00000012: 11111111 11111111 11111111 11111111 11111111 11111111 ......
00000018: 11111111 11111111 11111111 11111111 11111111 11111111 ......
0000001e: 11111111 11111111 11111111 11111111 11111111 10111111 ......
00000024: 11111110 11111011 11111111 11111111 10111111 11111011 ......
0000002a: 11111111 11111111 11111111 11111111 11111111 11111111 ......
00000030: 11111111 11111111 11111111 11111111 11111111 11111111 ......
00000036: 11111111 11111111 11111111 11111111 11111111 11111111 ......
You can find more details on PLINK website.
We will use pheno_example.txt as a phenotype file.
IID x1 x2 y_binary y_quantitative
1a1 1.51178116845085 1 0 2.0046544617651
1a2 0.389843236411431 1 0 0.104213400269085
1a3 -0.621240580541804 1 0 -0.397498354133647
1a4 -2.2146998871775 1 0 -0.333177899030597
1a5 1.12493091814311 1 0 1.21333962248852
1a6 -0.0449336090152309 1 0 -0.275411643032321
1a7 -0.0161902630989461 0 0 0.438532936074923
1a8 0.943836210685299 0 0 0.0162938047248591
1a9 0.821221195098089 1 0 0.147167262428064
- Mixed effect model-based method
- Score test to compute test statistics
- Several techniques for fast computation For detailed explanation, please refer the Notion page.
- Can account for related individuals
- Fast computation
- Prevent type I error inflation in case of case-control imbalance
This sparse GRM only needs to be created once for each data set, e.g. a biobank, and can be used for all different phenotypes as long as all tested samples are in the sparse GRM.

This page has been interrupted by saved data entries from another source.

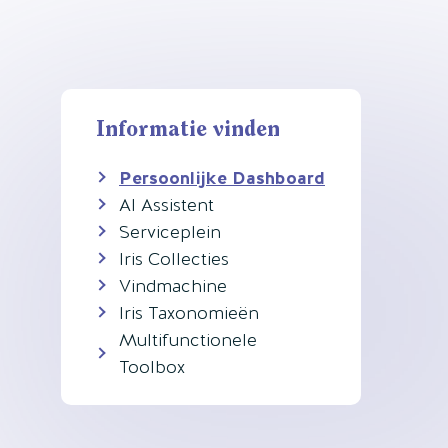
Informatie vinden
Persoonlijke Dashboard
AI Assistent
Serviceplein
Iris Collecties
Vindmachine
Iris Taxonomieën
Multifunctionele
Toolbox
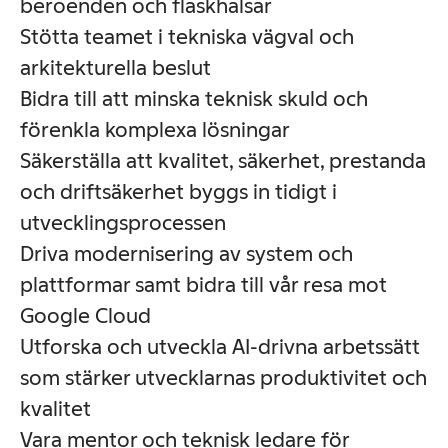
beroenden och flaskhalsar
Stötta teamet i tekniska vägval och
arkitekturella beslut
Bidra till att minska teknisk skuld och
förenkla komplexa lösningar
Säkerställa att kvalitet, säkerhet, prestanda
och driftsäkerhet byggs in tidigt i
utvecklingsprocessen
Driva modernisering av system och
plattformar samt bidra till vår resa mot
Google Cloud
Utforska och utveckla AI-drivna arbetssätt
som stärker utvecklarnas produktivitet och
kvalitet
Vara mentor och teknisk ledare för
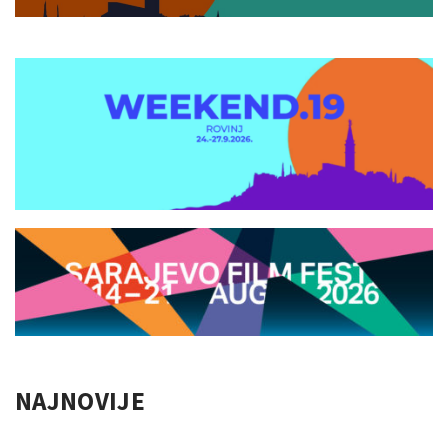
NAJNOVIJE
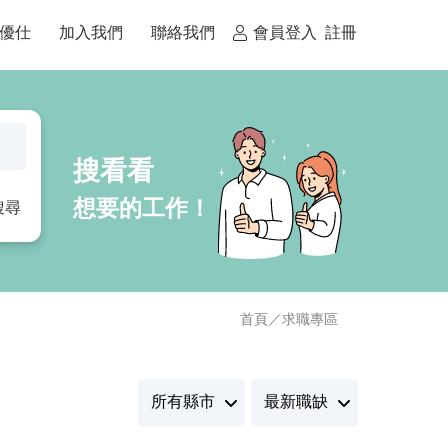
優仕
加入我們
聯絡我們
會員登入
註冊
搜尋
首頁
／
求職專區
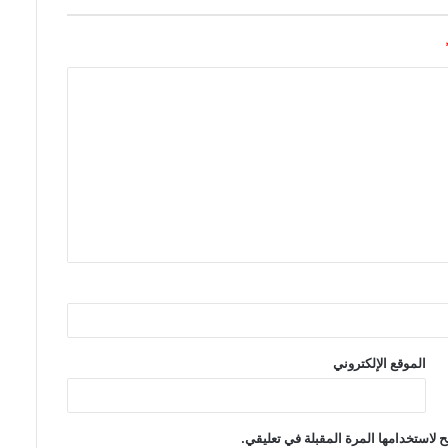
الموقع الإلكتروني
 لاستخدامها المرة المقبلة في تعليقي.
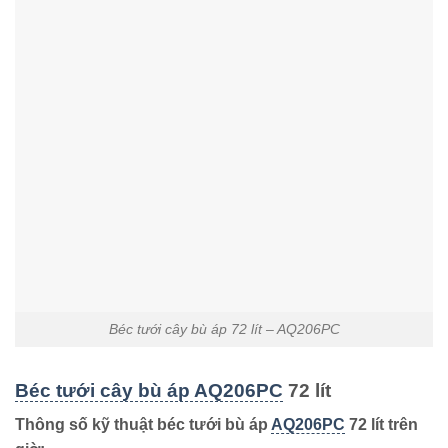
Béc tưới cây bù áp 72 lít – AQ206PC
Béc tưới cây bù áp AQ206PC
72 lít
Thông số kỹ thuật béc tưới bù áp
AQ206PC
72 lít trên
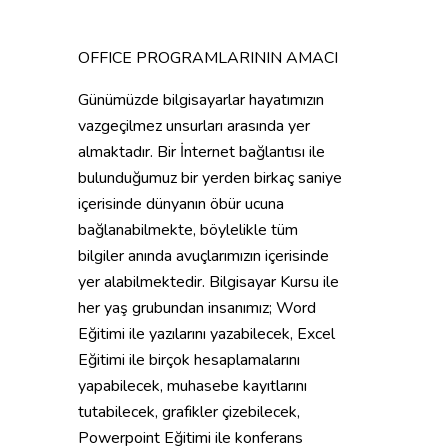
OFFICE PROGRAMLARININ AMACI
Günümüzde bilgisayarlar hayatımızın
vazgeçilmez unsurları arasında yer
almaktadır. Bir İnternet bağlantısı ile
bulunduğumuz bir yerden birkaç saniye
içerisinde dünyanın öbür ucuna
bağlanabilmekte, böylelikle tüm
bilgiler anında avuçlarımızın içerisinde
yer alabilmektedir. Bilgisayar Kursu ile
her yaş grubundan insanımız; Word
Eğitimi ile yazılarını yazabilecek, Excel
Eğitimi ile birçok hesaplamalarını
yapabilecek, muhasebe kayıtlarını
tutabilecek, grafikler çizebilecek,
Powerpoint Eğitimi ile konferans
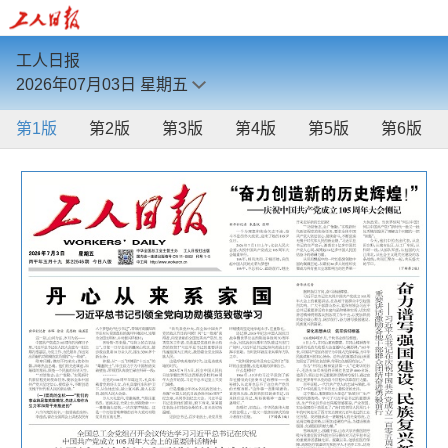
工人日报
2026年07月03日
星期五
第1版
第2版
第3版
第4版
第5版
第6版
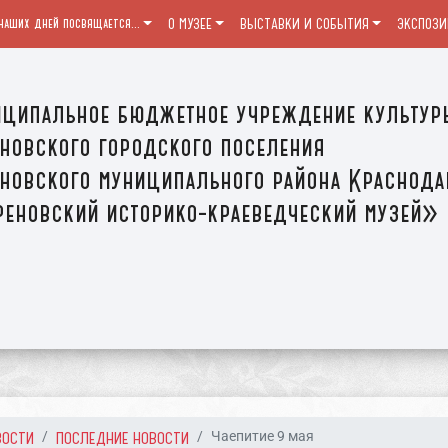
наших дней посвящается...
О МУЗЕЕ
ВЫСТАВКИ И СОБЫТИЯ
ЭКСПОЗИ
ципальное бюджетное учреждение культур
новского городского поселения
новского муниципального района Краснода
еновский историко-краеведческий музей»
ВОСТИ
ПОСЛЕДНИЕ НОВОСТИ
Чаепитие 9 мая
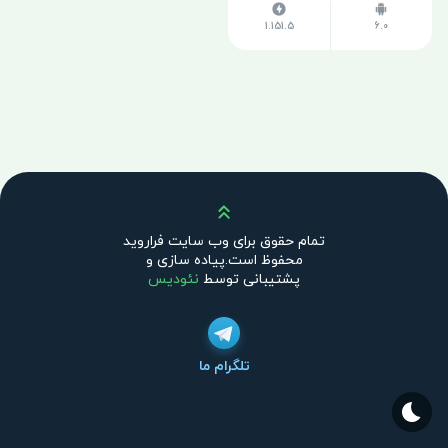
1.151.5
6.0
بالا
تمام حقوق برای وب سایت فراروید
محفوظ است.پیاده سازی و
پشتیبانی توسط
نئودیس
تلگرام ما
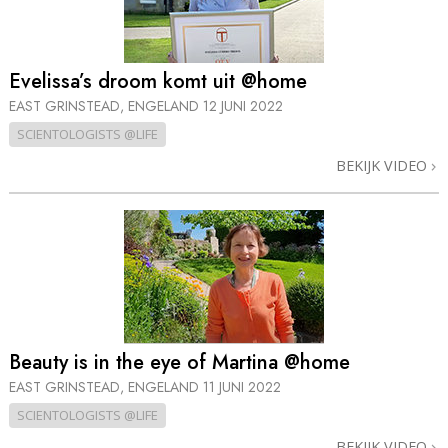
Evelissa’s droom komt uit @home
EAST GRINSTEAD, ENGELAND
12 JUNI 2022
SCIENTOLOGISTS @LIFE
BEKIJK VIDEO
Beauty is in the eye of Martina @home
EAST GRINSTEAD, ENGELAND
11 JUNI 2022
SCIENTOLOGISTS @LIFE
BEKIJK VIDEO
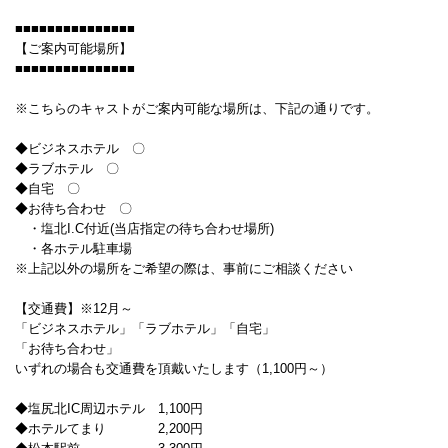
■■■■■■■■■■■■■■■
【ご案内可能場所】
■■■■■■■■■■■■■■■
※こちらのキャストがご案内可能な場所は、下記の通りです。
◆ビジネスホテル 〇
◆ラブホテル 〇
◆自宅 〇
◆お待ち合わせ 〇
・塩北I.C付近(当店指定の待ち合わせ場所)
・各ホテル駐車場
※上記以外の場所をご希望の際は、事前にご相談ください
【交通費】※12月～
「ビジネスホテル」「ラブホテル」「自宅」
「お待ち合わせ」
いずれの場合も交通費を頂戴いたします（1,100円～）
◆塩尻北IC周辺ホテル 1,100円
◆ホテルてまり 2,200円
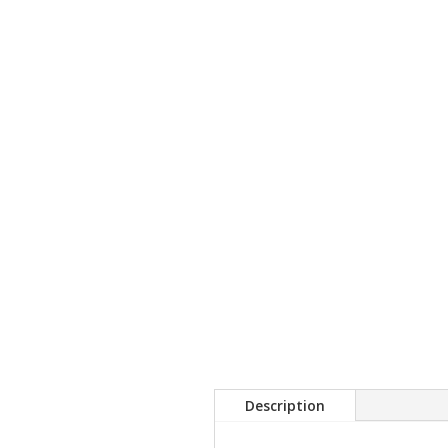
Description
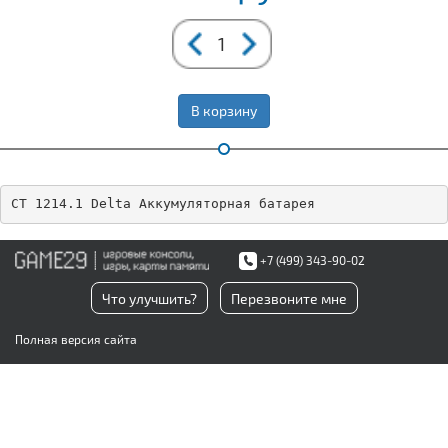
В корзину
CT 1214.1 Delta Аккумуляторная батарея
+7 (499) 343-90-02
Что улучшить?
Перезвоните мне
Полная версия сайта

docker run -v /data/home/gcda_XXX/GCDA/2_GWAS:/data/home/gcda_XXX/GCDA/2_GWAS \
wzhou88/saige:1.4.4 createSparseGRM.R \
--plinkFile=/data/home/gcda_XXX/GCDA/2_GWAS/genotype/nfam_100_nindep_0_step1_includeMoreRareVariants_poly_22chr \
--nThreads=4 \
--outputPrefix=/data/home/gcda_XXX/GCDA/2_GWAS/sparseGRM \
--numRandomMarkerforSparseKin=2000 \
--relatednessCutoff=0.125
docker run -v /data/home/gcda_XXX/GCDA/2_GWAS:/data/home/gcda_XXX/GCDA/2_GWAS \
wzhou88/saige:1.4.4 step1_fitNULLGLMM.R \
--plinkFile=/data/home/gcda_XXX/GCDA/2_GWAS/genotype/nfam_100_nindep_0_step1_includeMoreRareVariants_poly_22chr \
--phenoFile=/data/home/gcda_XXX/GCDA/2_GWAS/phenotype/pheno_example.txt \
--phenoCol=y_binary \
--covarColList=x1,x2 \
--sampleIDColinphenoFile=IID \
--traitType=binary \
--outputPrefix=/data/home/gcda_XXX/GCDA/2_GWAS/example_binary \
--nThreads=8 \
--IsOverwriteVarianceRatioFile=TRUE
docker run -v /data/home/gcda_XXX/GCDA/2_GWAS:/data/home/gcda_XXX/GCDA/2_GWAS \
wzhou88/saige:1.4.4 step1_fitNULLGLMM.R \
--plinkFile=/data/home/gcda_XXX/GCDA/2_GWAS/genotype/nfam_100_nindep_0_step1_includeMoreRareVariants_poly_22chr \
--phenoFile=/data/home/gcda_XXX/GCDA/2_GWAS/phenotype/pheno_example.txt \
--phenoCol=y_quantitative \
--invNormalize=TRUE \
--covarColList=x1,x2 \
--sampleIDColinphenoFile=IID \
--traitType=quantitative \
--outputPrefix=/data/home/gcda_XXX/GCDA/2_GWAS/example_quantitative \
--nThreads=8 \
--IsOverwriteVarianceRatioFile=TRUE
You can find more example usages in SAIGE Documentation page.
docker run -v /data/home/gcda_XXX/GCDA/2_GWAS:/data/home/gcda_XXX/GCDA/2_GWAS \
wzhou88/saige:1.4.4 step2_SPAtests.R \
--vcfFile=/data/home/gcda_XXX/GCDA/2_GWAS/genotype/genotype_100markers.vcf.gz \
--vcfFileIndex=/data/home/gcda_XXX/GCDA/2_GWAS/genotype/genotype_100markers.vcf.gz.csi \
--vcfField=GT \
--chrom=1 \
--minMAF=0 \
--minMAC=10 \
--GMMATmodelFile=/data/home/gcda_XXX/GCDA/2_GWAS/example_quantitative.rda \
--varianceRatioFile=/data/home/gcda_XXX/GCDA/2_GWAS/example_quantitative.varianceRatio.txt \
--SAIGEOutputFile=/data/home/gcda_XXX/GCDA/2_GWAS/step2_quant.txt
Using qqman package in R, we can draw manhattan plot and Q-Q plot with the GWAS result (summary statistics). (Documentation)
You can copy files to your local machine (from the server) using scp command.
scp 'gcda_XXX@147.47.200.131:SOURCE_PATH' DESTINATION_PATH
# Example
scp 'gcda_XXX@147.47.200.131:~/GCDA/usr/YOUR_DIRECTORY/*.png' .
And RStudio server is also available on the Lee Lab cluster: http://147.47.200.131:8786/
# Draw manhattan and Q-Q plot (RStudio server)
library(qqman)
gwas <- read.table("~/GCDA/2_GWAS/step2_quant.txt", header=T)
manhattan(gwas, main='Manhattan Plot', chr = "CHR", bp = "POS", snp = "MarkerID", p = "p.value")
qq(gwas$p.value, main='QQ plot')
Or you can use LocusZoom or PheWeb to visualize your GWAS results and host them on the web server.